Iain McFadden

Personal information
- Born: 26 March 2002 (age 24) Scotland

Sport
- Sport: Field hockey
- Position: Defender

Senior career
- Years: Team / Caps / Goals
- 2010–2020: Highland / - / -
- 2020–2023: Edinburgh Univ / - / -
- 2023–2024: Western Wildcats / - / -
- 2024–2025: Edinburgh Univ / - / -
- 2025-: Western Wildcats / - / -

National team
- Years: Team / Caps / Goals
- –: Scotland / 21 / -

Medal record
Representing Scotland
European Championship II
| Bronze medal – third place | 2025 Lousada | Team |
Nations Cup 2
| Gold medal – first place | 2025 Muscat | Team |

= Iain McFadden =

Scottish field hockey player

Iain McFadden (born 26 March 2002) is a Scottish field hockey player who has represented Scotland and won a bronze medal at the Men's EuroHockey Championship II.

== Biography ==
McFadden studied Geophysics at the University of Edinburgh and played club hockey for Edinburgh University Hockey Club.
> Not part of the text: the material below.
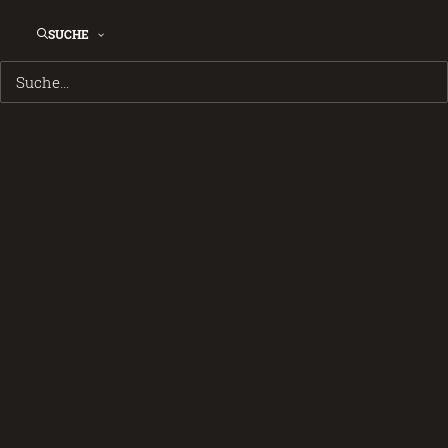
SUCHE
He was part of the Edinburgh team that helped the club reach the BUCS Premiership in 2022.

He joined the Western Wildcats Hockey Club in the Scottish Hockey Premiership for the 2023/24 season and made his Scotland debut in 2024.

He returned to play for Edinburgh University and in February 2025, he was part of the Scotland squad for 2024–25 Men's FIH Hockey Nations Cup 2 in Muscat, Oman, and helped the team win the gold medal and in April 2025, scored in the Scottish Hockey Cup final to help secure the trophy for the first time in the University's history. Shortly afterwards, he helped Scotland win the bronze medal at the 2025 Men's EuroHockey Championship II in Lousada, Portugal, defeating Italy in the third place play off.